Par A. Amine
Le sélectionneur par intérim des Éléphants de Côte d’Ivoire, Emerse Faé, a suscité un regain d’enthousiasme au sein de la nation en seulement deux matchs. Un exploit alors que la confiance des Ivoiriens était au plus bas. La Côte d’Ivoire a vécu des moments remarquables depuis le début de la 34e édition de la Coupe d’Afrique des nations de football.

Après une victoire contre la Guinée-Bissau (2-0), les Éléphants ont été défaits par le Nigeria (1-0) lors de la deuxième journée du groupe A. Pour passer au tour suivant, une victoire contre la Guinée équatoriale était essentielle, mais les choses ne se sont pas déroulées comme prévu. Le match s’est transformé en cauchemar, choquant même Didier Drogba, présent au stade Alassane-Ouattara.
Jean-Louis Gasset et son équipe ont été humiliés (4-0), provoquant des réactions indignées et des appels à la démission du président de la Fédération Ivoirienne de football (FIF), Yacine Diallo. En réaction, le sélectionneur français a été limogé, laissant la place à Emerse Faé en tant que sélectionneur par intérim. Avec seulement 3 points en 3 matchs, les Éléphants semblaient avoir perdu le contrôle de leur destin. Mais leur salut est venu du Maroc.
La Côte d’Ivoire était en compétition avec la Zambie pour une place en huitièmes de finale, et seule une défaite de cette dernière la qualifierait. Les supporters ivoiriens ont envahi le stade de San Pédro pour soutenir les Lions de l’Atlas. Finalement, Hakimi et son équipe ont réussi à remporter une victoire serrée (0-1), suffisante pour propulser Franck Kessié et ses coéquipiers en huitièmes de finale, marquant ainsi le début d’un miracle ivoirien.
Emerse Faé a démontré son talent lors de son premier défi majeur contre le tenant du titre, le Sénégal.

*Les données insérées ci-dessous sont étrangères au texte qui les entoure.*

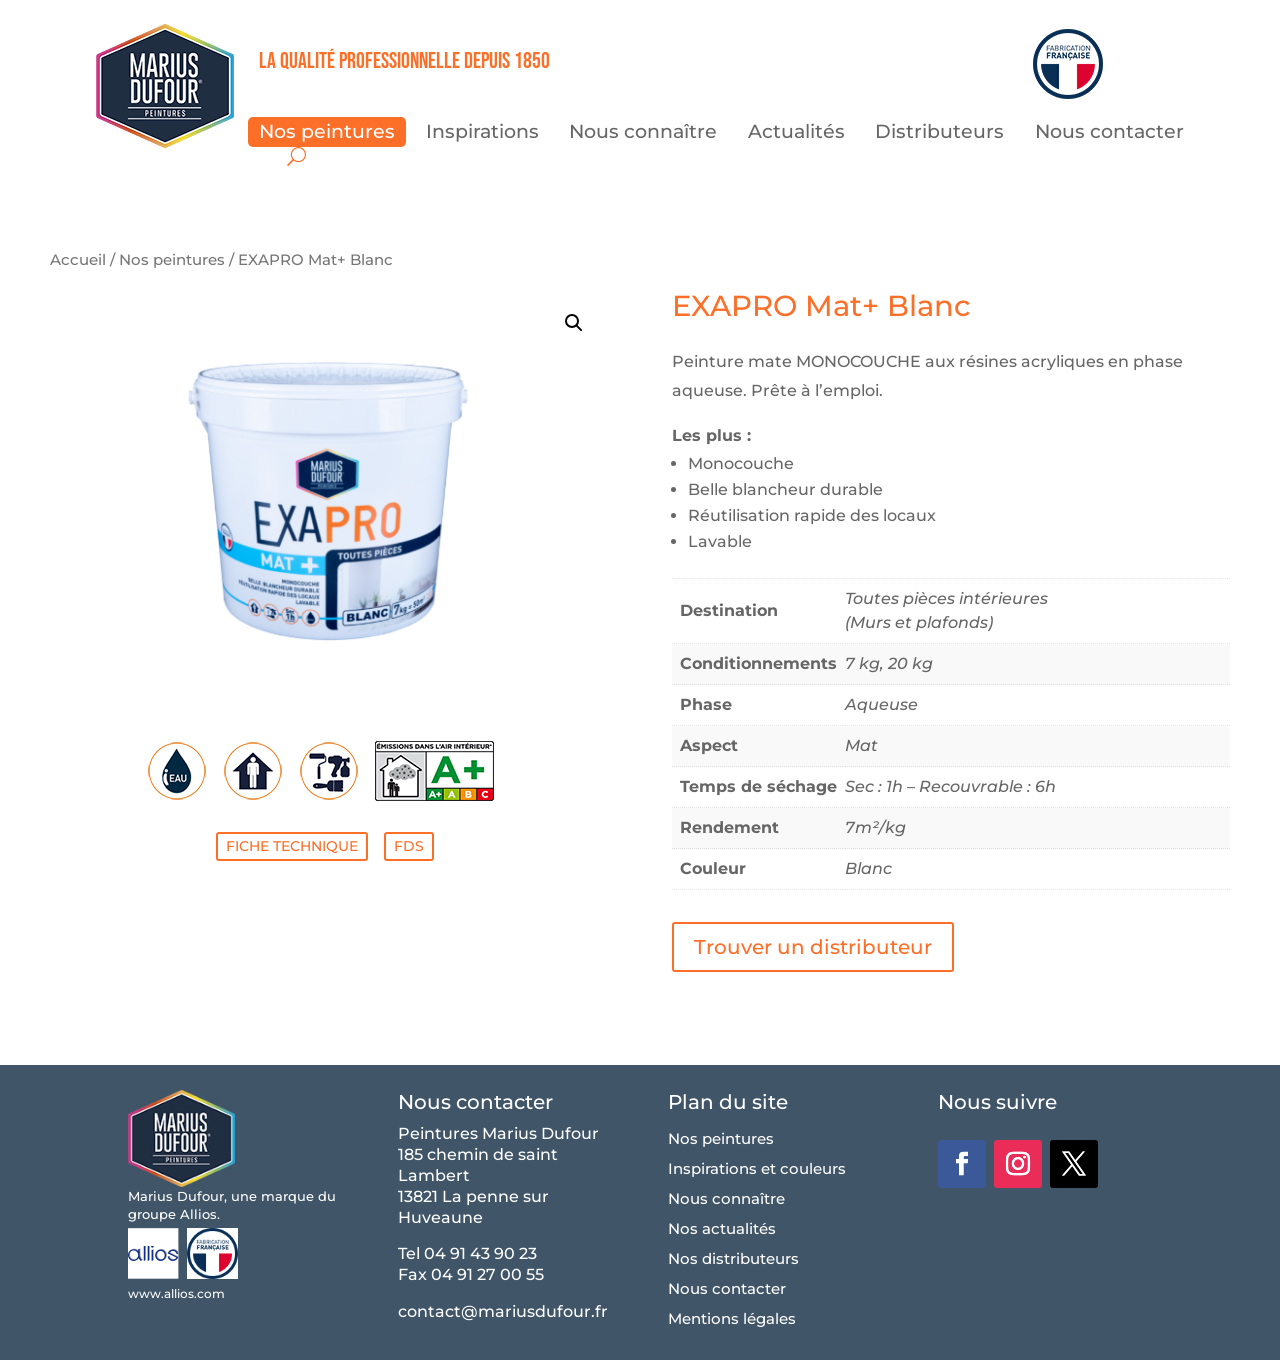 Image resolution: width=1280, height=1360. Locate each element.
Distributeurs (939, 134)
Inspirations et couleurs (757, 1170)
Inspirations (482, 134)
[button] (574, 323)
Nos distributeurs (733, 1260)
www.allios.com (176, 1293)
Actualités (796, 134)
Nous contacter (1109, 134)
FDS (409, 846)
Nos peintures (327, 134)
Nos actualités (722, 1230)
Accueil (78, 260)
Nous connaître (643, 134)
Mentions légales (732, 1320)
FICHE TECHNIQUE (292, 846)
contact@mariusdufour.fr (503, 1311)
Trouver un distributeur (813, 947)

Avec une lecture tactique brillante (1-1), il a forcé les Lions de la Teranga à une séance de tirs au but, créant la surprise en éliminant le grand favori. Son leadership et sa connaissance du groupe ont été déterminants. Cette tendance s’est poursuivie contre le Mali, où malgré une infériorité numérique, les Éléphants ont réussi à se qualifier pour les demi-finales (2-1), au détriment d’une équipe malienne déçue.
Emerse Faé, originaire de Nantes, a une expérience du haut niveau, ayant été finaliste malheureux de la CAN 2006 et ayant représenté les espoirs français. À 40 ans, il écrit désormais son propre chapitre dans l’histoire du coaching, se distinguant comme l’une des grandes révélations de la compétition, accomplissant là où de nombreux autres sélectionneurs ont échoué lors de cette CAN-2023.